We actually found 99 facts about Sir David Attenborough you don’t know
Want to know more about Sir David Attenborough? You're in the right place.

Broadcaster, naturalist, and national treasure – although don’t let him hear you say that last one. Sir David Attenborough is an undeniable British icon.
Yet despite being beloved the world over, you have to ask yourself, ‘How much do you really know about the best documentarian in the business?’
After all, despite being on our TV screens since the 1950s, he’s gone out of his way to put the natural world front and centre, not himself.
Well, then, as we’re celebrating David’s 99th birthday, we thought we’d pull the spotlight back on the man once labelled the most trusted celebrity in Britain.
To do so, we’ve gone to the ends of the Earth to bring you a list of 99 facts – one for each year of his life –about the great man, leaving no stone unturned in our quest for Attenborough trivia.
So get your best khakis on and get ready for an adventure into the unknown…
1. David Frederick Attenborough was born on May 8, 1926 in Isleworth, Middlesex, the same year as Queen Elizabeth II.
2. His father, Frederick Attenborough, was the principal of University College, Leicester, while his mother, Mary, was a suffragette and philanthropist who helped Basque refugee children relocate out of bombed cities.
3. Sir David grew up in College House on the campus of the University of Leicester, where he developed an interest in the natural world at an early age.
4. Nature wasn’t the only thing that interested David, though. As a young boy, he used to supply the university’s zoology department with newts for the low, low cost of 3d (76p) a newt.
5. Sir David has two brothers. His elder brother Richard became a famous actor, who you may have seen in Jurassic Park, while his younger brother John worked for Alfa Romeo.
6. He also has two adopted sisters, Helga and Irene, who were Jewish refugees his parents fostered during the war.
7. Sir David won a scholarship to Clare College, Cambridge in 1945, where he studied natural sciences.
8. In 1947, Sir David was called up for national service and spent two years in the Royal Navy.
9. After leaving the navy, Sir David took a job as an editor working on children’s textbooks, but he left as he found the work boring.
First job at the BBC Althouhg the BBC didn’t hire him right away (Photo by Ron Case/Keystone/Hulton Archive/Getty Images)10. In 1950, Sir David was rejected from a job at the BBC.
11. However, he was later hired to work on a fledgling new medium called ‘television’… it’ll never catch on.
12. Sir David had only seen one television programme when he was hired to work at the Beeb and, like most Brits at the time, didn’t even own a TV.
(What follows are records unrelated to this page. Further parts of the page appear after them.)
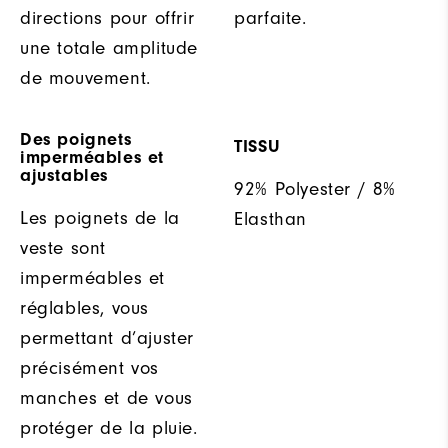
directions pour offrir
parfaite.
une totale amplitude
de mouvement.
Des poignets
TISSU
imperméables et
ajustables
92% Polyester / 8%
Les poignets de la
Elasthan
veste sont
imperméables et
réglables, vous
permettant d’ajuster
précisément vos
manches et de vous
protéger de la pluie.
13. Sir David initially expressed interest in presenting but was told by his bosses that his big teeth made that an unlikely career path.
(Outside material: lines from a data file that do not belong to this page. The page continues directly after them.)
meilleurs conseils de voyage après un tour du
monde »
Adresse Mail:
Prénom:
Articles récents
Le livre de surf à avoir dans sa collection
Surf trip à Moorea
14. His first programme, called Coelacanth, looked at the rediscovery of the ancient fish coelacanth.
14. David’s first big break came when he produced the three-part series Animal Patterns.
15. Following that, he was asked to help produce a new show called Zoo Quest, which would follow zoos as they tracked down animals to add to their collections.
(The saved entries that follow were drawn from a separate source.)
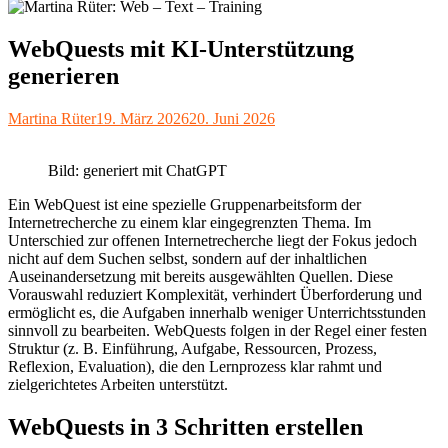
WebQuests mit KI-Unterstützung
generieren
Autor
Veröffentlicht
Martina Rüter
19. März 2026
20. Juni 2026
am
Bild: generiert mit ChatGPT
Ein WebQuest ist eine spezielle Gruppenarbeitsform der
Internetrecherche zu einem klar eingegrenzten Thema. Im
Unterschied zur offenen Internetrecherche liegt der Fokus jedoch
nicht auf dem Suchen selbst, sondern auf der inhaltlichen
Auseinandersetzung mit bereits ausgewählten Quellen. Diese
Vorauswahl reduziert Komplexität, verhindert Überforderung und
ermöglicht es, die Aufgaben innerhalb weniger Unterrichtsstunden
sinnvoll zu bearbeiten. WebQuests folgen in der Regel einer festen
Struktur (z. B. Einführung, Aufgabe, Ressourcen, Prozess,
Reflexion, Evaluation), die den Lernprozess klar rahmt und
zielgerichtetes Arbeiten unterstützt.
WebQuests in 3 Schritten erstellen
16. Sir David only got the job presenting that show, though, when the original presenter, Jack Lester, fell ill.
17. Despite loving natural history, Sir David actually refused to join the BBC Natural History Unit; instead, he started his own department, Travel and Exploration Unit, which meant he could keep making Zoo Quest.
18. Eventually, Sir David quit the BBC so he could get a postgraduate degree in social anthropology at the London School of Economics.
Head of BBC 2 Sir David nearly rose to become the Director General (Picture: Mirrorpix)19. Sir David never finished that degree as he was offered a job as controller of BBC Two.
20. Despite his love of animals, one of his first executive acts was to ‘kill off’ the BBC 2 mascots Hullabaloo and Custard – two cartoon kangaroos.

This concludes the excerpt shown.